En Israël, les trois principales religions abrahamiques ont cherché à accueillir les fidèles sans les mettre en danger.
La place du Mur occidental a été subdivisée en petites zones de prière pour décourager les grands groupes, et les synagogues ont organisé des services avec des collèges plus petits et ont dit aux personnes à haut risque de rester à la maison. Les églises de Cisjordanie ont été fermées. Sur le mont du Temple à Jérusalem, connu des musulmans comme le Noble Sanctuaire, les musulmans n'étaient autorisés à prier qu'à l'extérieur.
Internet offrait un moyen stérile d'adorer à la maison. La messe du Pape a été retransmise en direct. Tout comme un rite brûlant pour dissiper le virus au Temple bouddhiste Kinpusen-ji au Japon. Les églises sud-coréennes ont offert des services uniquement sur YouTube pour la première fois dont tout le monde se souvenait.
À la consternation des chefs religieux en Corée du Sud, dont les congrégations se sont rassemblées à cause de l'occupation et de la guerre du Japon, les services de culte y ont attiré un examen inhabituel. La majorité des 8 800 cas de la Corée du Sud ont été retracés une grande église non conventionnelle dans la ville du sud-est de Daegu.
«Je suis tellement triste qu'un lieu de prière et de réconfort est devenu un lieu de peur», a déclaré Kim Jeong-ja, 58 ans, une fidèle sans église à Séoul. «Je me demande combien de temps cela va durer. Prier en ligne sur YouTube, ce n'est pas comme aller à l'église dimanche. »

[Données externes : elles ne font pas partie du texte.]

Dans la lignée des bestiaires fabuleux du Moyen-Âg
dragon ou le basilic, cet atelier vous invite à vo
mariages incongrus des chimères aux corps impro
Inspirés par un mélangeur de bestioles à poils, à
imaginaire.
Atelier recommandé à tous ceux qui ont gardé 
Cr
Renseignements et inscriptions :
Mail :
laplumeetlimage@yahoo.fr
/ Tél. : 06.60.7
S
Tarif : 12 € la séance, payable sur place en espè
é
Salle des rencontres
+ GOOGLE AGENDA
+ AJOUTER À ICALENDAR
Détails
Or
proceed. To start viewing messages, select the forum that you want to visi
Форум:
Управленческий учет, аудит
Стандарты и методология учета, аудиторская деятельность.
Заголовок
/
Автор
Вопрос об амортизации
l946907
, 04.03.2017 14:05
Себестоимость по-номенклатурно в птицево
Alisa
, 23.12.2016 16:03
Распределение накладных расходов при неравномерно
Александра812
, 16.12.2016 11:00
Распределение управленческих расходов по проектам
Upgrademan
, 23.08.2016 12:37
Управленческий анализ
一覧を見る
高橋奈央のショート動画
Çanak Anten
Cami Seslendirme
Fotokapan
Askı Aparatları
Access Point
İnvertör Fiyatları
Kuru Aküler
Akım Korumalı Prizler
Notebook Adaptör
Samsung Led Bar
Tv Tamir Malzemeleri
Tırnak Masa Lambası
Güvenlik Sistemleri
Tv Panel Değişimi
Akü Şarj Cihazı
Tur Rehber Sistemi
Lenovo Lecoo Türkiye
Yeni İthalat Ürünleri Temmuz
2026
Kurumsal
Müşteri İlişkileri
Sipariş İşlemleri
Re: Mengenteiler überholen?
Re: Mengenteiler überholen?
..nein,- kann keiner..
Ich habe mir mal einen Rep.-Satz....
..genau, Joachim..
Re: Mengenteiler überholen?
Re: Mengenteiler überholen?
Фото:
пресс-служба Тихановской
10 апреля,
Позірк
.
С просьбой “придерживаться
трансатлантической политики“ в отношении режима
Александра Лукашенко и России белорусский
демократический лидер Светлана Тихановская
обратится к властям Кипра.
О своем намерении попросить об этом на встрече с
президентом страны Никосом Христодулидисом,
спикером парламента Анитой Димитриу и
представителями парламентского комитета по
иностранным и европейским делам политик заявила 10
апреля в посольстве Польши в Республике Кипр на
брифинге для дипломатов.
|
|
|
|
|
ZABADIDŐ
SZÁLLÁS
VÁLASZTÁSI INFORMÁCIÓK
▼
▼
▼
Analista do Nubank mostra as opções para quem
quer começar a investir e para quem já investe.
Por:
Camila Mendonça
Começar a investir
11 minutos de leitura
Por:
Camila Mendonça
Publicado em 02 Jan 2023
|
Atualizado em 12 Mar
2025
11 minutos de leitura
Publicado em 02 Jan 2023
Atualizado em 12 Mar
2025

Au milieu de l'angoisse des coronavirus, il était peut-être inévitable que certains interprètent la pandémie comme une missive divine. Ce qu'elle a dit était moins clair.
Certains musulmans égyptiens ont exprimé la certitude sur les réseaux sociaux que Dieu frappait des pays non musulmans en leur donnant le virus, ignorant apparemment que l'Égypte a enregistré près de 200 cas et pourrait en avoir beaucoup plus. Certains islamistes, en particulier les sympathisants des Frères musulmans interdits, ont qualifié cette épidémie de punition pour le soutien du public égyptien à la prise de contrôle militaire qui a porté au pouvoir le chef autoritaire du pays, le président Abdel Fattah el-Sisi, en 2013.
Certains ont cherché des remèdes terrestres inspirés par des pouvoirs supérieurs.
Une vidéo a été publiée la semaine dernière de militants hindous en Inde boire de l'urine de vache pour conjurer le coronavirus. À l'hôpital du gouvernement libanais où les patients infectés sont soignés, une femme est récemment arrivée avec un mélange d'eau bénite et de terre provenant du mausolée de Saint Charbel, qui est vénéré parmi les chrétiens libanais. Certains chrétiens buvaient des solutions similaires par précaution.
Les administrateurs de l'hôpital ont testé le sol et, le trouvant peu susceptible de causer des dommages, ont consenti à le garder pour tous les patients qui pourraient le trouver réconfortant. Qui étaient-ils pour juger? a déclaré un responsable de l'hôpital.
Il était grand temps, en tout cas, de faire un miracle.
Les reportages ont été fournis par Hwaida Saad de Beyrouth, Declan Walsh et Nada Rashwan du Caire, David M. Halbfinger de Jérusalem, Mohammed Najib de Ramallah, Cisjordanie, Elisabetta Povoledo de Rome, Choe Sang-Hun de Séoul, Hannah Beech de Singapour et Motoko Riche de Tokyo.